Feb 18 (Reuters) - The Federal Reserve on Friday adopted an extensive set of restrictions on trading by policymakers and senior Fed staff after an ethics scandal that embroiled policymakers and threatened to shake confidence in the central bank's integrity.
The Fed said the rules are meant "to ensure public confidence in the impartiality and integrity of the Committee’s work."

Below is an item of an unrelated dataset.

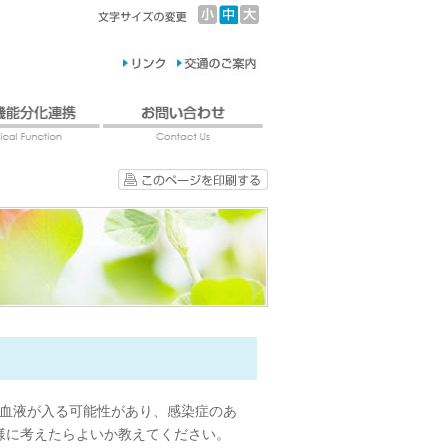
も血液が入る可能性があり、感染症のあ
様に考えたらよいか教えてください。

Under the new rules, some of which were first unveiled last October, top Fed officials are banned from purchasing stocks and sector funds, and from holding individual bonds, agency-backed securities, cryptocurrencies, commodities or foreign currencies.
The use of derivatives, short sales and purchasing securities on margin are also banned, and officials will have to give 45 days advance notice and obtain approval for any transaction. All investments must be held for at least a year, the rules say.
Most of the Fed's new trading restrictions will come into effect on May 1 with pre-clearance and advance notice rules in force from July 1. Current Fed officials will have 12 months to come into compliance, the central bank said; new staff and policymakers will have six months from the date they join.
The Fed put in place the rules after Boston Fed chief Eric Rosengren and Dallas Fed president Robert Kaplan resigned following reports of their active trading in 2020, when the central bank launched a massive effort to fight the economic impact of the COVID-19 pandemic. The Fed's efforts helped bolster financial markets.
Another policymaker, then Fed Vice Chair Richard Clarida, also came under fire after he corrected a previous financial disclosure in late December to show he sold a stock fund and then swiftly rebought it shortly before the Fed announced a barrage of rescue programs to stem the economic fallout from the pandemic.
However, questions remain about how much back and forth may have occurred over policymakers’ personal trading in a year when markets first cratered, then rebounded on the basis of both massive federal fiscal stimulus and an aggressive rescue effort by the Fed.
Last week, the Fed, responding to a Freedom of Information Act request by Reuters, said there are about 60 pages of correspondence between its ethics officials and policymakers regarding financial transactions conducted during 2020 but "denied in full" to release the documents, citing exemptions under the information act that it said applied in this case.
Despite the overhaul of limits on trading, at least one lawmaker has called for a Securities and Exchange Commission investigation into Fed officials' trading activity to determine if any trades in the past violated insider trading rules.